Friday, September 02, 2005

Is It Legal to Shoot a Looter?

Which is a good question. The answer appears to be, "No". If you shoot a looter who is not threatening you, i.e. if you take the law into your own hands and go defend the nearby Piggly Wiggly and manage to kill someone, you could be prosecuted if caught. The following citation is from Louisiana Law. Other states may have different rules, but in LA at least they have thought this through and made a decision against vigilantism.

Note, it is perfectly legal to defend yourself and your property, just not legal to deputize yourself and go on a hunting party.

Thanks to volokh.

Perhaps you'd care to provide a cite?

yes, perhaps I spoke to loosely, just citing the common law rule. Obviously, different states have different rules with different nuances about when deadly force is justifiable. Louisiana's law is La. Rev. Stat. 14:20.

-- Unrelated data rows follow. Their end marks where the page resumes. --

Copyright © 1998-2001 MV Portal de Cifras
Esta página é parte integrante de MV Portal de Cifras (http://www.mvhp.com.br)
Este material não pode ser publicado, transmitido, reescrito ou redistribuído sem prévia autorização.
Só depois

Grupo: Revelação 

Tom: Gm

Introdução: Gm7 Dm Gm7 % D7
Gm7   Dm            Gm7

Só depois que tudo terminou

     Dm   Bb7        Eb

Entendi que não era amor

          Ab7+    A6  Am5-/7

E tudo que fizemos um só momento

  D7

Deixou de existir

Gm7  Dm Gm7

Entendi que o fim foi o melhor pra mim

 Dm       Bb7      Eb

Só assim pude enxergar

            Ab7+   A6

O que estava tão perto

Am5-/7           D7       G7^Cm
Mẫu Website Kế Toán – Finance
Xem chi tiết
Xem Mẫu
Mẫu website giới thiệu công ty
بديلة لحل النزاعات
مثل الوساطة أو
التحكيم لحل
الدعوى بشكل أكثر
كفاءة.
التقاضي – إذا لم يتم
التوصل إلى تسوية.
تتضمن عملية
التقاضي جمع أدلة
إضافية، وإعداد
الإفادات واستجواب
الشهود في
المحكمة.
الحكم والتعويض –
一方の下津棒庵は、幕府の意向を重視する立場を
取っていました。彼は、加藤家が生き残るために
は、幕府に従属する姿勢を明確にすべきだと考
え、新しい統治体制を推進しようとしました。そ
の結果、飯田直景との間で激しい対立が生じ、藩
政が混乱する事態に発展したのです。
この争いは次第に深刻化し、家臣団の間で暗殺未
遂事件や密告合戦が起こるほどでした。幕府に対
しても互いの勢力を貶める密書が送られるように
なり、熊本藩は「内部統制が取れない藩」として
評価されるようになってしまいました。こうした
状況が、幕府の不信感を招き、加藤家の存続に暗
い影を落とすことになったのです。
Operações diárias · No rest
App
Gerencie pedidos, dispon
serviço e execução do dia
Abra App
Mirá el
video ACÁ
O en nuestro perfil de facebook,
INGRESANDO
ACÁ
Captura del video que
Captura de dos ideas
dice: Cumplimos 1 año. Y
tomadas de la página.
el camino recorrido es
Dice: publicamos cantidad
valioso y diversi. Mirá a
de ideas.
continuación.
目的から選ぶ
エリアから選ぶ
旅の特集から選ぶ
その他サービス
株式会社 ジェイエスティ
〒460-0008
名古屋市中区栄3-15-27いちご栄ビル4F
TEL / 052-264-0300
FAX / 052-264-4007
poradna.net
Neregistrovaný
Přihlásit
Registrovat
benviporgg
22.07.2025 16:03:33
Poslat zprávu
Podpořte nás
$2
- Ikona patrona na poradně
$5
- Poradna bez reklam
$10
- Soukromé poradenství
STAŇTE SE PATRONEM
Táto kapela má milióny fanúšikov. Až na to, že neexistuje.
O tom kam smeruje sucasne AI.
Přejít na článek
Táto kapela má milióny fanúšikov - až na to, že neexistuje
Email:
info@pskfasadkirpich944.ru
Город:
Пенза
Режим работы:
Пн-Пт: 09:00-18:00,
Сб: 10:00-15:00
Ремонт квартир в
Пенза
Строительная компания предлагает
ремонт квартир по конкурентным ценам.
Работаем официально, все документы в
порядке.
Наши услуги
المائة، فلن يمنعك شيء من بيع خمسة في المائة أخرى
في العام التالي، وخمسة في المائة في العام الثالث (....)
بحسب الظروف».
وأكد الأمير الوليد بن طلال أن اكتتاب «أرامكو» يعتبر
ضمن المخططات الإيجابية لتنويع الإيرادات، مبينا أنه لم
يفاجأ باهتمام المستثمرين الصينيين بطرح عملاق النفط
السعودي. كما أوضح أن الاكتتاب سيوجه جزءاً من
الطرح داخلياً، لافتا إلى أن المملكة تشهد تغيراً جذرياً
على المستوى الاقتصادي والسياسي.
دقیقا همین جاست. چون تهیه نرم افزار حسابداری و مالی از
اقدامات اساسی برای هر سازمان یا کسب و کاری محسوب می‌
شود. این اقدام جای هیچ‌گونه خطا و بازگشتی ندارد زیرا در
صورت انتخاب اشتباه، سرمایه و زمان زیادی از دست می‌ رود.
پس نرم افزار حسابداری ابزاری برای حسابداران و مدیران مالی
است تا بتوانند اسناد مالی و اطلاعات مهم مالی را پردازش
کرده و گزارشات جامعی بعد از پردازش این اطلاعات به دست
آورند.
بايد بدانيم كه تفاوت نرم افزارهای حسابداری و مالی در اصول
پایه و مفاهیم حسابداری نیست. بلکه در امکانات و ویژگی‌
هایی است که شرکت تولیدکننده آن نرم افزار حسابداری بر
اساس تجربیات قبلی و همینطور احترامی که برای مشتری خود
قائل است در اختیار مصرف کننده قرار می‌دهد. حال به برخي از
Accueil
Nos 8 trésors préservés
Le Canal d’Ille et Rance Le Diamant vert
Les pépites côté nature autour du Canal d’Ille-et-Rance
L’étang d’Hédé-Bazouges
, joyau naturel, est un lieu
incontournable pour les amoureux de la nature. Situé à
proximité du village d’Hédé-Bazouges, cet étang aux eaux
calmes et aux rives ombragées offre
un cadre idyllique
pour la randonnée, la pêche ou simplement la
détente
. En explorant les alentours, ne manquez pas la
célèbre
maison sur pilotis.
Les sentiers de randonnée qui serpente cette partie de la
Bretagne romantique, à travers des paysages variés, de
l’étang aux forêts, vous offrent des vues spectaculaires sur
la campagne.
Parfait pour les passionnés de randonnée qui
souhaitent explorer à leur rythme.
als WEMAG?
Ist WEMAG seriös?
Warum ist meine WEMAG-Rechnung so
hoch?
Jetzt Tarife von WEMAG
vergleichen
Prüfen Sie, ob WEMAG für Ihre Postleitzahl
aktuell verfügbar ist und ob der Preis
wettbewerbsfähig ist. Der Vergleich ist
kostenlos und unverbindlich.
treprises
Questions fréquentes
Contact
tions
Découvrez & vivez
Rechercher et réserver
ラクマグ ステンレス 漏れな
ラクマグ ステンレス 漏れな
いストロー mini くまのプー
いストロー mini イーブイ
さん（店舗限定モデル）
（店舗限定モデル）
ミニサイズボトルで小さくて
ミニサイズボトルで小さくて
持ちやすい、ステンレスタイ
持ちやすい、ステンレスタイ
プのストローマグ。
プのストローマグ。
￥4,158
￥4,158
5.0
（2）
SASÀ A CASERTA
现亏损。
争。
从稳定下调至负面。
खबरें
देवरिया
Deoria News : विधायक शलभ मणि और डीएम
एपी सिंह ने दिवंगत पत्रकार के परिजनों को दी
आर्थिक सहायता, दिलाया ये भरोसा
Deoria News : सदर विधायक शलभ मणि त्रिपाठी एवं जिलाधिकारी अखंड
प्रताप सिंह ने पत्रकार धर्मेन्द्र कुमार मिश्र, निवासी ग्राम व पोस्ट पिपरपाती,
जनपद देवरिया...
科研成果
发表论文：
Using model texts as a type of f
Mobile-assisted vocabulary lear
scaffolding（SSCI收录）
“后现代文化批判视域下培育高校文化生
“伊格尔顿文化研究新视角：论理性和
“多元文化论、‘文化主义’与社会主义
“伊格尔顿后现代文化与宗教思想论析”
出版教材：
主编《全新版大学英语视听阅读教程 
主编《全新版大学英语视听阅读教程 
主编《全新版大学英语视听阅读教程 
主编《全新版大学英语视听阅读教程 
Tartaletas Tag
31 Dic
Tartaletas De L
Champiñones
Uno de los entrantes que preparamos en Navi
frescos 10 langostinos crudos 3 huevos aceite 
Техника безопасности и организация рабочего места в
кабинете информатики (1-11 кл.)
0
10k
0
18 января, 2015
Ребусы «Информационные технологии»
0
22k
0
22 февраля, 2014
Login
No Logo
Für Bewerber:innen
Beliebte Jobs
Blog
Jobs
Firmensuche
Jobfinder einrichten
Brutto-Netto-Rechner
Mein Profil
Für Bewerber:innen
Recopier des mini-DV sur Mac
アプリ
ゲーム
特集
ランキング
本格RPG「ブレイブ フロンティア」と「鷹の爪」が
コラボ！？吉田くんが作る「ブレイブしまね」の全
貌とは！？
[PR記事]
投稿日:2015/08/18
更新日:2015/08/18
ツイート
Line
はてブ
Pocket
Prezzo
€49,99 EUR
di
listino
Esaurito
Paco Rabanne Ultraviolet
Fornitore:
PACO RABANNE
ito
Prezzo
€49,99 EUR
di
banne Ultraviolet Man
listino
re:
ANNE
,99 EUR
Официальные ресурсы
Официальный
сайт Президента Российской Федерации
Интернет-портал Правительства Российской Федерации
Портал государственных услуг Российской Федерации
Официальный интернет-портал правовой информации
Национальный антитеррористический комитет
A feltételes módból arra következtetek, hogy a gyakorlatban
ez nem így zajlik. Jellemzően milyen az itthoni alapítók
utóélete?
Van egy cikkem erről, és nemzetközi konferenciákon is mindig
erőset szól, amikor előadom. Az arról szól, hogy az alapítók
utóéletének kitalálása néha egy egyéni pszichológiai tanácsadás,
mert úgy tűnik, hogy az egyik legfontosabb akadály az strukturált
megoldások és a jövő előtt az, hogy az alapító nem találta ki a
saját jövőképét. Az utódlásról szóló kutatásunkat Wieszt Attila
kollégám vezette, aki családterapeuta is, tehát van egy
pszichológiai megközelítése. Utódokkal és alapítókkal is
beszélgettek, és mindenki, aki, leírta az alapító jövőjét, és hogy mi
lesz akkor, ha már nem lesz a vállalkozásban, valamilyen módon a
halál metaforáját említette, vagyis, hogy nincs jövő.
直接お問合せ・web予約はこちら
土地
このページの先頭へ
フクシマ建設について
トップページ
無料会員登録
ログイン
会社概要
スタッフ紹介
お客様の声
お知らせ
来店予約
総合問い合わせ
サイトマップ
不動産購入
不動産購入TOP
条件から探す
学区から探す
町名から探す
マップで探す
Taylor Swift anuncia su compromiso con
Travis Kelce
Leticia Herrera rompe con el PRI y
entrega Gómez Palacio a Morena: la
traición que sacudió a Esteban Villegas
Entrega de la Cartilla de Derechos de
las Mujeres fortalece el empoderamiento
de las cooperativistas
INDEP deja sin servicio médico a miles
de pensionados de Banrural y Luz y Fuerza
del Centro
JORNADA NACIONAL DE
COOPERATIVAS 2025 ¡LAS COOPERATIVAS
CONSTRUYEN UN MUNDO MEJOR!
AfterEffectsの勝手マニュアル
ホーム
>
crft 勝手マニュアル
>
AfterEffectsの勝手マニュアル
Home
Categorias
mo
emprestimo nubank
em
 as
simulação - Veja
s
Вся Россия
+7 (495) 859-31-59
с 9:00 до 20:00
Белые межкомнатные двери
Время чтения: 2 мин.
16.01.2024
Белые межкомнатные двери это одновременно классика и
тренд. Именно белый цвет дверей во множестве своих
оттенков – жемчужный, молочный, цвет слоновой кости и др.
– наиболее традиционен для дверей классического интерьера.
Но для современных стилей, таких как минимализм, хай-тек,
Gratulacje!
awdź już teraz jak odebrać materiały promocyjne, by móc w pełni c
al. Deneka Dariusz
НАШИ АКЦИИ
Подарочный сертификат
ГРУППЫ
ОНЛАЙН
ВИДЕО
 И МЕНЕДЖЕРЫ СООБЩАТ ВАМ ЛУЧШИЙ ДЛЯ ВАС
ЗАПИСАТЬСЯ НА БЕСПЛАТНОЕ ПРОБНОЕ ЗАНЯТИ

A homicide is justifiable:
(1) When committed in self-defense by one who reasonably believes that he is in imminent danger of losing his life or receiving great bodily harm and that the killing is necessary to save himself from that danger.

(2) When committed for the purpose of preventing a violent or forcible felony involving danger to life or of great bodily harm by one who reasonably believes that such an offense is about to be committed and that such action is necessary for its prevention. The circumstances must be sufficient to excite the fear of a reasonable person that there would be serious danger to his own life or person if he attempted to prevent the felony without the killing.

(3) When committed against a person whom one reasonably believes to be likely to use any unlawful force against a person present in a dwelling or a place of business, or when committed against a person whom one reasonably believes is attempting to use any unlawful force against a person present in a motor vehicle as defined in R.S. 32:1(40), while committing or attempting to commit a burglary or robbery of such dwelling, business, or motor vehicle. The homicide shall be justifiable even though the person does not retreat from the encounter.

(4)(a) When committed by a person lawfully inside a dwelling, a place of business, or a motor vehicle as defined in R.S. 32:1(40), against a person who is attempting to make an unlawful entry into the dwelling, place of business, or motor vehicle, or who has made an unlawful entry into the dwelling, place of business, or motor vehicle, and the person committing the homicide reasonably believes that the use of deadly force is necessary to prevent the entry or to compel the intruder to leave the premises or motor vehicle. The homicide shall be justifiable even though the person committing the homicide does not retreat from the encounter.

my quick read of that suggest that defense of property, by itself, does not justify deadly force in Louisiana. A quick glance at the case annotations on Westlaw suggest that the touchstone is a "reasonable belief in danger."